Pharmaceutical company develops personalized immune therapies for cancer

With health care costs on the rise, doctors and researchers are hard at work trying to find new treatments that are low cost and effective – and Northwest Biotherapeutics claims to have a new cancer treatment that fulfills both of these requirements.

Northwest Biotherapeutics (NW Bio) has developed DCVax personalized immune therapies for cancer, which they say can significantly extend survival rates for patients without toxicity and with lower cost than most new cancer drugs.

“What we are developing is a system whereby your immune system, which is the strongest possible agent for dealing with any disease, is turned back on to go after the individual’s cancer,” said Leslie J. Goldman, senior vice president of business development for NW Bio.

According to Goldman, the process begins with extracting a tumor from a patient. Then, rather than throw it out, NW Bio sends the tumor to a facility that removes all of the tumor’s biomarkers, which the immune system has failed to target. Next, researchers draw blood from the same patient and identify the dendritic cells, which are vital to the immune system. They use these cells in combination with the tumor’s biomarkers to develop a shot, which is then injected in the patient’s arm 11 times over a three-year period.

“They go after nothing but the cancer,” said Goldman. “So what we have is something that’s non-toxic – because it’s not going after anything else and hurting it – far cheaper, much more effective. We’re adding years of survival and (lowering) recurrence compared to chemotherapy.”

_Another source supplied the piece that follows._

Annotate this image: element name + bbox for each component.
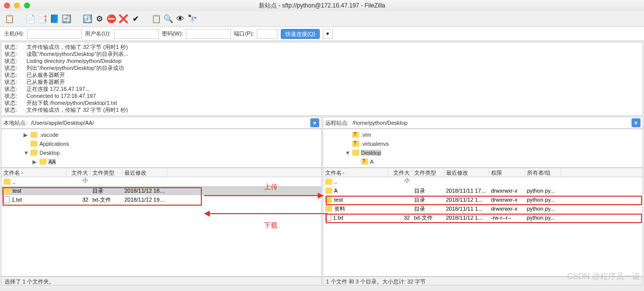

Though pricing for the treatment has not yet been finalized, Goldman estimates the cost will run around $40,000 – which is half the price of most chemotherapy treatments.

“We want it to be available to as many people as possible,” said Goldman.

NW Bio is currenlty in Phase III clinical trial with 314 patients at around 80 sites in the U.S. and Europe. Phase I/II trials were considered great successes.

“We have several patients from the original trials we started in the early 2000s that are out 10 and 11 years, and the normal would be 2 or 3 percent,” said Goldman.  “One-third of everybody who took the vaccine is still alive after four years, and 27 percent are still alive after 6 years. Those are very significant figures.”

Goldman says the company aims to begin commercialization by the end of 2014.